[crónica] Angelus Apatrida en Barcelona – Sala Bóveda, 23/01/2015

Texto: Gonzalo Moreno

Los temas nuevos sonaron de muerte y combinados con algunas canciones ya clásicas hicieron que la gente disfrutara de lo lindo; un público muy heterogéneo, y es que los de Albacete no solo congregan a jóvenes a los que les encanta este revival de thrash metal

Conciertazo el que dio la banda más importante de thrash metal en España en la antigua Mephisto de Barcelona.
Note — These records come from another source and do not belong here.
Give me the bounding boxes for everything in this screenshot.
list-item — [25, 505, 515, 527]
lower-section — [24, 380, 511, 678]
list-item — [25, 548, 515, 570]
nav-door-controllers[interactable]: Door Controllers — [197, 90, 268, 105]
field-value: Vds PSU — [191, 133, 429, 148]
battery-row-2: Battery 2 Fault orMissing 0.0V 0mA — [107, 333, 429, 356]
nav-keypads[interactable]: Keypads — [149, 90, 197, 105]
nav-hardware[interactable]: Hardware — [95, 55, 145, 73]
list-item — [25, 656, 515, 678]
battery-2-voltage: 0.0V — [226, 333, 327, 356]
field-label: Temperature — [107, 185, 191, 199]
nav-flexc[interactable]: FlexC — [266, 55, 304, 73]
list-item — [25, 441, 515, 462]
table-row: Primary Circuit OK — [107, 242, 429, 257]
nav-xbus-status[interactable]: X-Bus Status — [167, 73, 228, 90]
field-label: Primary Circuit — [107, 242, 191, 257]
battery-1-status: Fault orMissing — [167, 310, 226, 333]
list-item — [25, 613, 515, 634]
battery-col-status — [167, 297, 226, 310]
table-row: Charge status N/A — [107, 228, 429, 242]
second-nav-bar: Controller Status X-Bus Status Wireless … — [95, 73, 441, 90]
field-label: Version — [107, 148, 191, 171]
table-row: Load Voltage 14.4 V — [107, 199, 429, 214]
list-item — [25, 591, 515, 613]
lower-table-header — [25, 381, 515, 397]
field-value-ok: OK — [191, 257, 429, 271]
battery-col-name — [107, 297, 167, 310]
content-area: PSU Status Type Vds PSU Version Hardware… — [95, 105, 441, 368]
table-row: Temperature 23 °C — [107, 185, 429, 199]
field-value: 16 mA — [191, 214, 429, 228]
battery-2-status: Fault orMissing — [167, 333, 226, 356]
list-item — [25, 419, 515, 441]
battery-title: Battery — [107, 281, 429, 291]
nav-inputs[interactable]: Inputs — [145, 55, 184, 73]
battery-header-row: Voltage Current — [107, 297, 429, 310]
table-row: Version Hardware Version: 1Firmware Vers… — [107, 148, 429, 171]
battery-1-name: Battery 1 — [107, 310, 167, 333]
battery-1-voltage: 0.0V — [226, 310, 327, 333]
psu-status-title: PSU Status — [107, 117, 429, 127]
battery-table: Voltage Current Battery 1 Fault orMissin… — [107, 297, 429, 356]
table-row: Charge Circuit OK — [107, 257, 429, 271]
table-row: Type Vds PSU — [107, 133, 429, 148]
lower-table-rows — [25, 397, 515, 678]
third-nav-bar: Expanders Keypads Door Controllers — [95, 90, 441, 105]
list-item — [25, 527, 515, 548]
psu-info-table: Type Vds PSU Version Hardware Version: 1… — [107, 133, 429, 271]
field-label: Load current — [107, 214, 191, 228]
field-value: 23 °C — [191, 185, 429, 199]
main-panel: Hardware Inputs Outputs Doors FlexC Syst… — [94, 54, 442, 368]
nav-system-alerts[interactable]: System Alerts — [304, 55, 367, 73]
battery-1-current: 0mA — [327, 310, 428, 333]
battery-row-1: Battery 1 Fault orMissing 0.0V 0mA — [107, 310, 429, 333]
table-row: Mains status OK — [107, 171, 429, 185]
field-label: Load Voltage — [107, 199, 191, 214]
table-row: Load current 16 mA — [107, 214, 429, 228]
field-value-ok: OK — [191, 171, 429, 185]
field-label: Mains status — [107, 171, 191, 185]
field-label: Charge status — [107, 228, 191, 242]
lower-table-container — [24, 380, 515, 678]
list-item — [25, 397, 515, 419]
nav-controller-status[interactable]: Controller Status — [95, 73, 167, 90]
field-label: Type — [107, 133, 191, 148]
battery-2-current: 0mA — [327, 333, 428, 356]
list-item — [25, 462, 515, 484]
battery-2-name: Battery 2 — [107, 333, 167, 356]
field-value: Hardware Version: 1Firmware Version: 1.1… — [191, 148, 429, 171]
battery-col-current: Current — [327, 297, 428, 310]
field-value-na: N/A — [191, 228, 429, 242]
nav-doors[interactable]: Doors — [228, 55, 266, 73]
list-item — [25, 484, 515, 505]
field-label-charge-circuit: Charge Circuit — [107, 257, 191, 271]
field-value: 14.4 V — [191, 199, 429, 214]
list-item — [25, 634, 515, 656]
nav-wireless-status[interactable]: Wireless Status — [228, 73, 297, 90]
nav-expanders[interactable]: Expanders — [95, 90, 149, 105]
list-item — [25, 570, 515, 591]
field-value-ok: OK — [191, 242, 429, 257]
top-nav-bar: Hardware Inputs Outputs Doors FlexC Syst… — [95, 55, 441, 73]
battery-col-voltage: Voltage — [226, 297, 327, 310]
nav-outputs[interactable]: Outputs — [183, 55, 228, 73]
Venían a presentar su quinto álbum, que a pesar de que había salido hacía muy poco a la venta, ya tenía la aprobación de sus seguidores y no es para menos, ya que se trata de un gran trabajo en el que se combina perfectamente la caña y la melodía, y en el que confían claramente, como se demuestra el hecho de que tocaran seis temas de este Hidden Evolution.

Angelus Apatrida dio muestras de su profesionalidad. Llevan ya un montón de años, tienen una ejecución impecable y además su frontman, Guillermo Izquierdo, se muestra muy comunicativo y abierto en todo momento, además de vivirlo mucho, y eso sin duda se agradece. Tienen una clase enorme pero además muestran mucha cercanía, lo cual les hace muy grandes.

angelusAbrieron el concierto con Immortal, primer corte del trabajo que venían a presentar. Valga decir que durante los primeros temas tanto el grupo como el público se mostraron algo fríos. Quizás fue porque mucha gente no había escuchado el disco (a lo mejor solo los singles: End man y Arquitects, que tocarían más adelante) o quizás por las bajas temperaturas que había en la Ciudad Condal, pero la verdad es que durante las primeras canciones (la citada Immortal, además de Violent dawn, Killer instinct y Hidden evolution) la gente se mostró algo estática, y también los propios miembros de la banda. Lo que podría parecer arriesgado, que es tocar el tema-título, una canción de más de ocho minutos, casi al principio del concierto, puesto que podría hacer que el concierto no acabara de arrancar, a la postre se volvió un acierto, ya que, puestos a querer tocar este gran tema mejor hacerlo al principio, y no más avanzado el bolo, ya que entonces hubiera habido riesgo de romper el ritmo.

Fue a partir del quinto corte, Architects, del que ya conocíamos el video lyric, cuando el concierto fue a más, subiendo la intensidad tema tras tema. Así, en cada canción se montaban mosh, circle pits, walls of death y toda la liturgia que cualquier buen concierto de thrash debe tener. Fueron cayeron uno tras otro los que ya se están convirtiendo en clásicos de la banda: Blast off, Vomitive, Give’em war, Thrash attack, You’re next… alternándose con los temas del disco que venían a presentar. Si a la caña se le añade que Angelus también componen estribillos muy coreables, esto hace que la gente pueda participar y pasárselo en grande de muchas maneras diferentes.

La ejecución fue extraordinaria; David G. Álvarez hace unos solos complicadísimos casi sin inmutarse, a la vez que toca reivindicar a Víctor Valera, sin duda uno de los mejores baterías de thrash de todo el país. Lástima del mal sonido que tiene la sala Bóveda, y esta ocasión no fue una excepción. El bajo y las rítmicas hacían una bola y no se apreciaban del todo, mientras que el bombo no se oía. Una lástima, ya que se perdieron muchos matices en los riffs y con un bombo más alto la cosa hubiera sido aun más atronadora. Como mínimo los punteados y los solos sí que sonaron nítidos, algo fundamental en una banda tan técnica como Angelus apatrida.

Como anécdota comentar que, como bis, repitieron Serpents on parade, de su Hidden Evolution, porque estaban grabando un video clip en vivo y se entiende que así pudieron tener más tomas que elegir para su montaje.

El set list fue bastante equilibrado, con, como hemos dicho, seis temas del disco que venían a presentar aunque, según mi opinión personal, sobraron temas del que para mí es su peor trabajo, Clockwork, mientras que el primero disco, Evil unleashed, solo tuvo representación con un solo tema, Versus the world. De haber tocado Fuck you, Backbone crusher o Gone away ya hubiera sido un set list redondo.

En conclusión, un grandísimo concierto que fue de menos a más; unos Angelus que se mostraron enormes tanto desde el punto de vista de la ejecución como de la actitud, y que no defraudó a nadie. Los temas nuevos sonaron de muerte y combinados con algunas canciones ya clásicas hicieron que la gente disfrutara de lo lindo; un público muy heterogéneo, y es que los de Albacete no solo congregan a jóvenes a los que les encanta este revival de thrash metal; también hubo muchos “veteranos” que saben apreciar lo nuevo si es algo que bebe de los grupos de los ’80 pero a la vez tiene una impronta personal y actual.